T.R | Title | User | Personal Name | Date | Lines |
---|
1848.1 | | usr505.zko.dec.com::Marshall | Rob Marshall | Tue Jan 28 1997 14:50 | 24 |
| > After this message that should only mean that a disk is faild, but the
> service should be already availabe, not only the service not has
> been automaticlly relocated, but were not possible to stop the service
> or relocate it manually becaouse in wrong state.
> Changed the failed disk, everithing returned to work properly.
> Do you have any ideas....?
Hi,
I'm not really sure what you mean by this. For one, a disk failure should not
cause the service to relocate, perhaps this is just a misunderstanding of how
ASE deals with different kinds of errors?? Plus, when using LSM this should
not have prevented you from stopping/starting the service. Unless the failure
is such that LSM hangs when trying to talk to the disk, which could cause the
lsm_dg_action script to timeout. But, that doesn't seem to be the case here.
Also, I'm not sure I understand how you tried to relocate the service. It
should always be possible to set a service offline and then online it.
Basically, I would need more detail about exactly what happened, and exactly
what you did, before I could try to tell you why you saw this problem.
Rob
|
1848.2 | A bit more info | ROMOIS::CIARAMELLA | | Wed Jan 29 1997 17:57 | 26 |
|
Rob, Thanks for your answer.
I am sorry but I do not have more detail. What happes in simpler words
is that a member of a mirrored set failed, and after this evet the
disk service has been not available.
This installation is about one year that is running and during the
acceptance test phase, service availability following a mirror set
failure has been tested (removing one of the member of the mirroring
set), so during the normal operations the functionality is supplied.
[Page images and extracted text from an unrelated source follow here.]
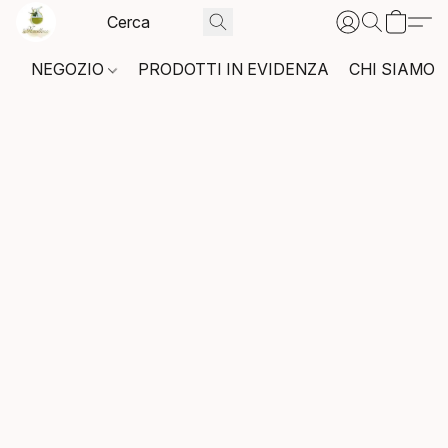
NEGOZIO
PRODOTTI IN EVIDENZA
CHI SIAMO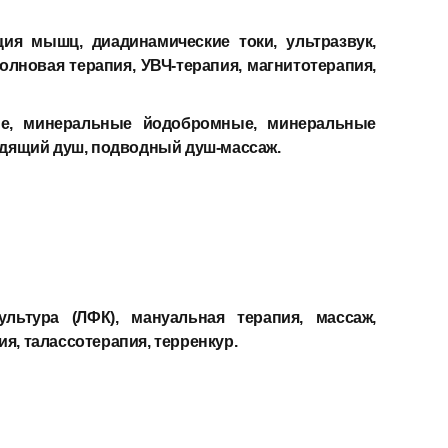
ия мышц, диадинамические токи, ультразвук,
лновая терапия, УВЧ-терапия, магнитотерапия,
лые, минеральные йодобромные, минеральные
одящий душ, подводный душ-массаж.
ультура (ЛФК), мануальная терапия, массаж,
я, талассотерапия, терренкур.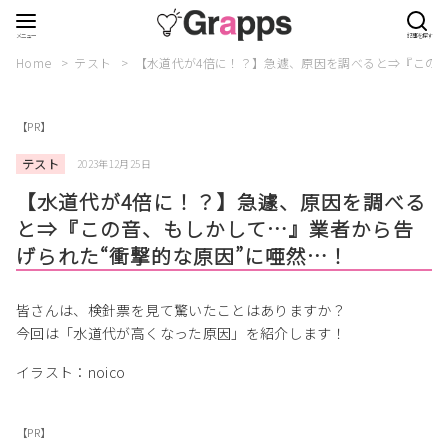
Home
テスト
【水道代が4倍に！？】急遽、原因を調べると⇒『この音
【PR】
テスト
2023年12月25日
【水道代が4倍に！？】急遽、原因を調べる
と⇒『この音、もしかして…』業者から告
げられた“衝撃的な原因”に唖然…！
皆さんは、検針票を見て驚いたことはありますか？
今回は「水道代が高くなった原因」を紹介します！
イラスト：noico
【PR】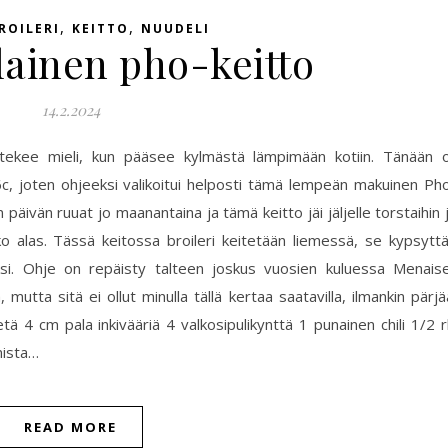
,
,
ROILERI
KEITTO
NUUDELI
lainen pho-keitto
14.2.2024
ä tekee mieli, kun pääsee kylmästä lämpimään kotiin. Tänään o
c, joten ohjeeksi valikoitui helposti tämä lempeän makuinen Ph
än päivän ruuat jo maanantaina ja tämä keitto jäi jäljelle torstaihin 
lko alas. Tässä keitossa broileri keitetään liemessä, se kypsytt
ksi. Ohje on repäisty talteen joskus vuosien kuluessa Menais
utta sitä ei ollut minulla tällä kertaa saatavilla, ilmankin pärjä
ä 4 cm pala inkivääriä 4 valkosipulikynttä 1 punainen chili 1/2 r
nista…
READ MORE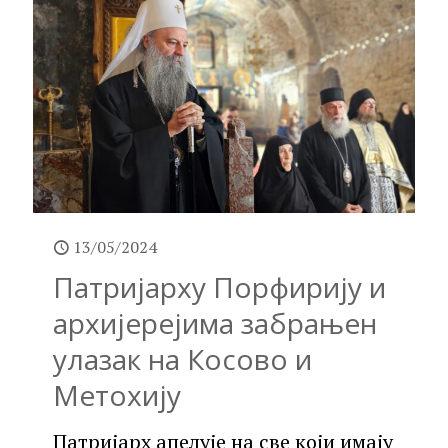
13/05/2024
Патријарху Порфирију и
архијерејима забрањен
улазак на Косово и
Метохију
Патријарх апелује на све који имају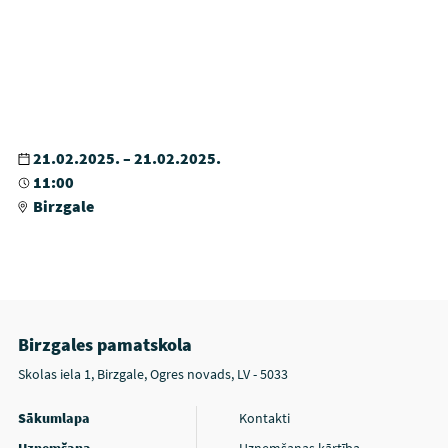
21.02.2025. – 21.02.2025.
11:00
Birzgale
Birzgales pamatskola
Skolas iela 1, Birzgale, Ogres novads, LV - 5033
Sākumlapa
Kontakti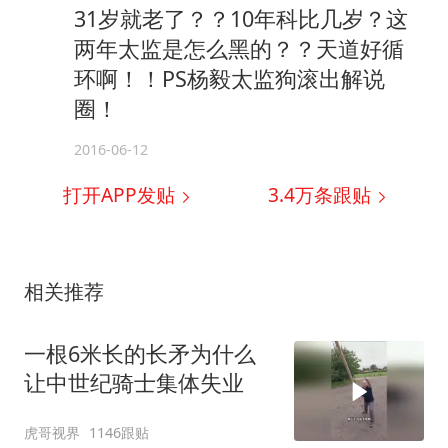
31岁就老了？？10年科比几岁？这
两年太监是怎么黑的？？天道好循
环啊！！PS杨毅太监狗滚出解说
圈！
2016-06-12
打开APP发贴
3.4万
条跟贴
相关推荐
一根6米长的长矛为什么
让中世纪骑士集体失业
虎哥视界
1146跟贴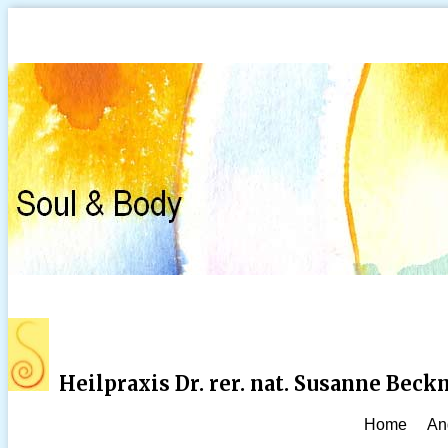
Heilpraxis Dr. rer. nat. Susanne Bec
Home
An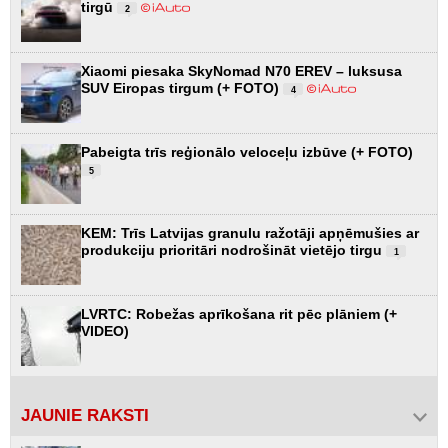
tirgū
2
Xiaomi piesaka SkyNomad N70 EREV – luksusa
SUV Eiropas tirgum (+ FOTO)
4
Pabeigta trīs reģionālo veloceļu izbūve (+ FOTO)
5
KEM: Trīs Latvijas granulu ražotāji apņēmušies ar
produkciju prioritāri nodrošināt vietējo tirgu
1
LVRTC: Robežas aprīkošana rit pēc plāniem (+
VIDEO)
JAUNIE RAKSTI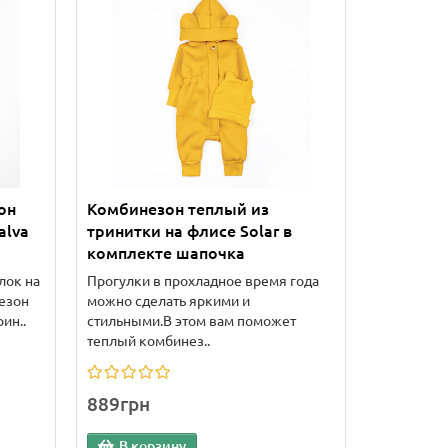
он
Комбинезон теплый из
alva
тринитки на флисе Solar в
комплекте шапочка
лок на
Прогулки в прохладное время года
езон
можно сделать яркими и
ин..
стильными.В этом вам поможет
теплый комбинез..
889грн
В корзину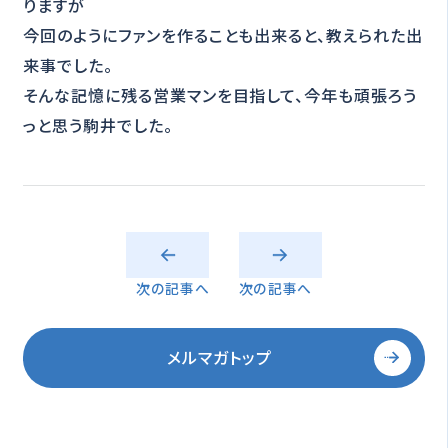
りますが
今回のようにファンを作ることも出来ると、教えられた出
来事でした。
そんな記憶に残る営業マンを目指して、今年も頑張ろう
っと思う駒井でした。
次の記事へ
次の記事へ
メルマガトップ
Someting has been tried as: To understand the error, but is not
reportedin the messages list , has been tried to stop/start or to relocate the
services on the other cluster node with no success.
A bit more detailed description of the services, and of operations:
The service is composed of three parts:
- a cluster internet alias node
- mount of database disks
- starting of oracle applications (are on the shared disks)
Regards,
enzo
|
1848.3 | ASE_PARTIAL_MIRRORING ?? | BACHUS::DEVOS | Manu Devos DEC/SI Brussels 856-7539 | Fri Jan 31 1997 03:23 | 15 |
| Hi
Is the ASE_PARTIAL_MIRRORING variable not set to OFF?
In this case, thes service should continue at the time of the
error, simply giving you a mail on the device failure.
But, if later (I repeat later), you stop/start (or relocate or reboot)
the service, then the above variable prevents you to start a service
when ASE discovers the "PARTIAL MIRROR" of one of the volume of the
service.
Read the manual...
Regards, Manu.
|
1848.4 |
| USCTR1::ASCHER | Dave Ascher | Fri Jan 31 1997 05:45 | 13 |
| Manu,
Certainly this is a design bug if it works as you descibe.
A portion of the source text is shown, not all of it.